Tive por esses dias o prazer de entrevistar um dos filósofos mais importantes da atualidade, o norte-americano Michael Sandel, para o caderno G Ideias, que saiu no sábado. Aproveito o espaço de quarta (onde tento justamente colocar uma ideia por semana por aqui), para divulgar mais um pouquinho a obra dele, que é bem interessante.

Quando Michael Sandel apareceu no cenário intelectual norte-americano, um grande nome dominava o cenário da filosofia política no país: John Rawls. Autor de Uma Teoria da Justiça, publicado em 1971, Rawls via suas ideias correrem o mundo e fazerem filósofos de todos os cantos escreverem outros livros, fosse para combatê-lo, fosse para apoiá-lo. Sandel, um jovem estudante, compartilhava de várias das ideias de Rawls e se entusiasmava com o fato de, pela primeira vez, um americano ser o pensador de política dominante na cena internacional.

No entanto, uma das ideias de Rawls incomodava profundamente Sandel. Era a ideia de que o Estado deve ser neutro, não podendo preferir uma teoria moral a outra. Assim, caberia às instituições unicamente julgar direitos e deveres dos cidadãos, mas nunca deixar que questões religiosas ou de fundo moral controversas interferissem no debate político. Sandel não aceitava isso e escreveu sua tese de doutorado para tentar refutar Rawls. A tese virou o livro Liberalismo e os Limites da Justiça, que completa 30 anos em 2012. E abriu o caminho para que Sandel fosse lecionar em Harvard.

Quando Rawls morreu, em 2002, os dois haviam sido colegas de universidade por quase duas décadas. E Sandel escreveu um obituário contando como havia sido bem recebido por Rawls, de quem se tornou amigo. Apesar da longa amizade, Sandel continuou sempre sendo um “comunitarista”, e achando que a história de uma sociedade pode, sim, ter peso nas decisões de como ela será governada.

Na entrevista abaixo, Sandel fala desse e de outros assuntos.
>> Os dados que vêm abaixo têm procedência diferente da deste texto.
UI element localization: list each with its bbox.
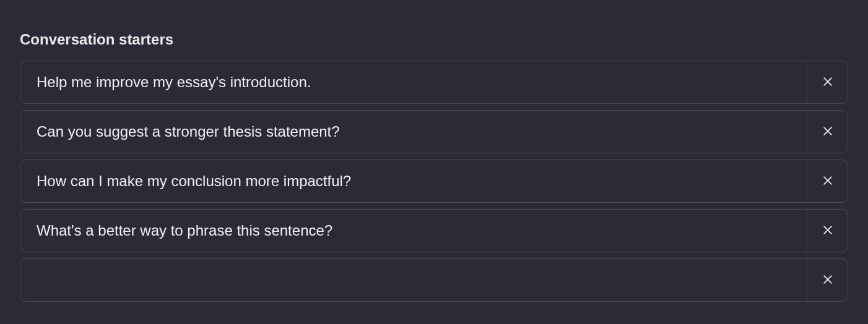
starter-row: [20, 258, 848, 302]
close-icon: [822, 125, 834, 139]
conversation-starters-section: Conversation starters: [0, 0, 868, 322]
starter-list: [20, 61, 848, 302]
starter-row: [20, 160, 848, 203]
starter-row: [20, 209, 848, 252]
starter-row: [20, 110, 848, 153]
starter-row: [20, 61, 848, 104]
starter-input[interactable]: [20, 259, 807, 301]
section-title: Conversation starters: [20, 31, 848, 48]
remove-starter-button[interactable]: [807, 61, 848, 103]
starter-input[interactable]: [20, 61, 807, 103]
close-icon: [822, 174, 834, 189]
close-icon: [822, 273, 834, 288]
close-icon: [822, 75, 834, 90]
remove-starter-button[interactable]: [807, 160, 848, 202]
starter-input[interactable]: [20, 111, 807, 153]
starter-input[interactable]: [20, 160, 807, 202]
close-icon: [822, 224, 834, 238]
starter-input[interactable]: [20, 210, 807, 252]
remove-starter-button[interactable]: [807, 259, 848, 301]
remove-starter-button[interactable]: [807, 210, 848, 252]
remove-starter-button[interactable]: [807, 111, 848, 153]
Confira:

O senhor é um caso raro de filósofo “popular”. Sua vinda ao Brasil é parte de uma turnê mundial de seu novo livro. Seu estilo de buscar sempre exemplos para tudo o que fala pode ser parte importante dessa popularidade?

Sim, eu acredito que é. É verdade que a filosofia lida com ideias abstratas. Ideias como o sentido da justiça e a natureza da boa vida, ideias sobre liberdade, política e democracia. Mas, para mim, parte do que torna a filosofia política excitante é conectar as ideias abstratas dos filósofos com o mundo real, com os dilemas morais que nós enfrentamos todos os dias como cidadãos e nas nossas vidas cotidianas. Meus dois últimos livros, Justiça e O Que o Dinheiro Não Pode Comprar? tentam conectar essas ideias filosóficas com os debates e com os dilemas éticos com que todos nós, não só os acadêmicos, nos confrontamos. Eu tento fazer o que se poderia chamar de “filosofia pública”.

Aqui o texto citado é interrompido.